>>>

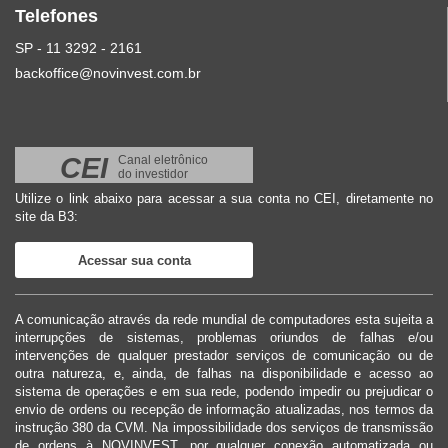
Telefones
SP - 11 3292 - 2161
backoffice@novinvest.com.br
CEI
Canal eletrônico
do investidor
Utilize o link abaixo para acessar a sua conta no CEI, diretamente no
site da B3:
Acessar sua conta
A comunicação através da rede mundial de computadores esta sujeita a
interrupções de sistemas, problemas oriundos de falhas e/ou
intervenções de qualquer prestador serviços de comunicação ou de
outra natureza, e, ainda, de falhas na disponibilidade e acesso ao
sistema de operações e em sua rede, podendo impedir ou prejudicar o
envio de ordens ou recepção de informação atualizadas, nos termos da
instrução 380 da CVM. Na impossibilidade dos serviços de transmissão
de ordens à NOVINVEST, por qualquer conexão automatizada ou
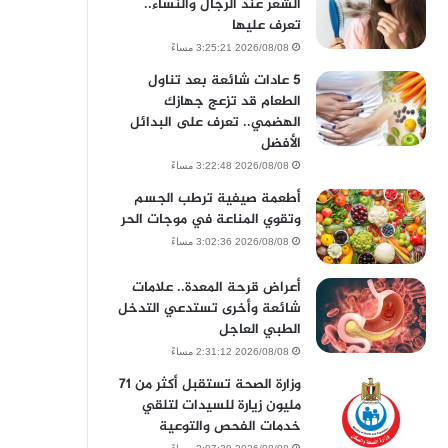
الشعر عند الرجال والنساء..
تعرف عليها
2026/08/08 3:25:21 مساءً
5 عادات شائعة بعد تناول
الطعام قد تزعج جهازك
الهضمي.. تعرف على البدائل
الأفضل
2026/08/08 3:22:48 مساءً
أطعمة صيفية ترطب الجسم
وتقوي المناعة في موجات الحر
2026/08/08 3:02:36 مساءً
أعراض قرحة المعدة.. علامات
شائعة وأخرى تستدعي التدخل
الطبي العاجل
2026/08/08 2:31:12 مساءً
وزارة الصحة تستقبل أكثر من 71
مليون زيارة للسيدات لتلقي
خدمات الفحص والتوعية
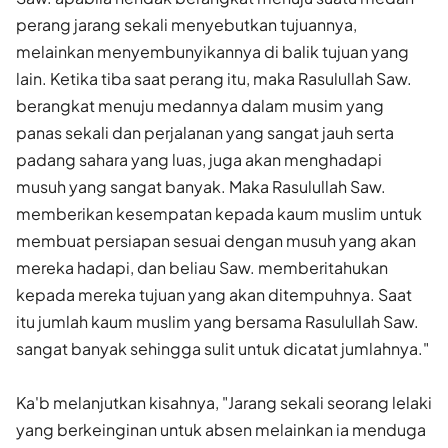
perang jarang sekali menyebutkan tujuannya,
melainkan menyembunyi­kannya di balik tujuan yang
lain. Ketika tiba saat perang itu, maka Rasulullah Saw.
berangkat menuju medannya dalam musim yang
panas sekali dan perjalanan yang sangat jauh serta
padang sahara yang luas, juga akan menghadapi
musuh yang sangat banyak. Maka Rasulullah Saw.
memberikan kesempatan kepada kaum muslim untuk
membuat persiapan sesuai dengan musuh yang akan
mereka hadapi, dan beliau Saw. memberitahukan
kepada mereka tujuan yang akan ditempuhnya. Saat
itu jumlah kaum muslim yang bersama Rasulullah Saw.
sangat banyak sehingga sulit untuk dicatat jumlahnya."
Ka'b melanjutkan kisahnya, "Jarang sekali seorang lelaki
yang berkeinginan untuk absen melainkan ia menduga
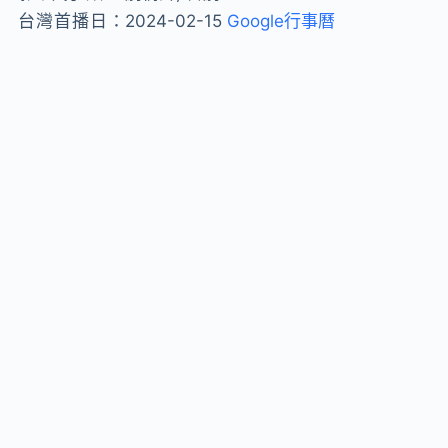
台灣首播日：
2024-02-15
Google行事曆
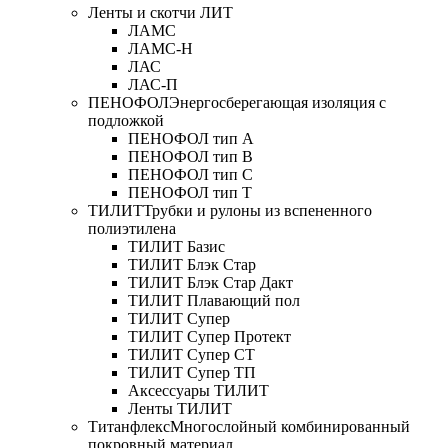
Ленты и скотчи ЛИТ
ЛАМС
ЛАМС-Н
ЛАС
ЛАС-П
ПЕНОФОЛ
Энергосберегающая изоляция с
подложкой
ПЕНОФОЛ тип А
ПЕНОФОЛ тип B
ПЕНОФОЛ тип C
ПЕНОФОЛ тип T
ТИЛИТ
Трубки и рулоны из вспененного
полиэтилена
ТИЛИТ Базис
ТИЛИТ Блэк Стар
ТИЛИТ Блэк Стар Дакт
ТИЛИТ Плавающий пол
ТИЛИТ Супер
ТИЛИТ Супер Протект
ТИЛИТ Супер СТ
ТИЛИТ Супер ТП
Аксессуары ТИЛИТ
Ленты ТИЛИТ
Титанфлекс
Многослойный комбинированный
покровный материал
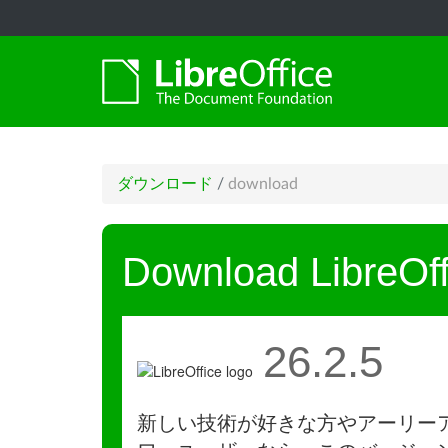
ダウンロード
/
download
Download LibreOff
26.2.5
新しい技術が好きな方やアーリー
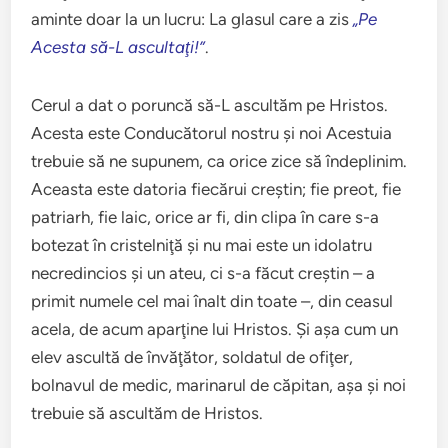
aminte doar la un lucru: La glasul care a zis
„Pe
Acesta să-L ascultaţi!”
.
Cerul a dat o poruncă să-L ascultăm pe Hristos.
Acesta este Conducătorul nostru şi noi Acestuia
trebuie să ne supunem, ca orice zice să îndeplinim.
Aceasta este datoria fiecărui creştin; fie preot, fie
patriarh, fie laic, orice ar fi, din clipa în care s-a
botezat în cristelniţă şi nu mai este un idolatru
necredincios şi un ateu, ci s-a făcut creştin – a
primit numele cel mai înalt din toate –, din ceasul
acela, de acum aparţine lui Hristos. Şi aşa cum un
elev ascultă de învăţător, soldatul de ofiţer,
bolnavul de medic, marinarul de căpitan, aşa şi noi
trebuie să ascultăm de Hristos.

<<<

# [About this exercise]
Check each line above for the string "شائعة" and show the ones that have it.

# [Exercise answer]
5 عادات شائعة بعد تناول
شائعة وأخرى تستدعي التدخل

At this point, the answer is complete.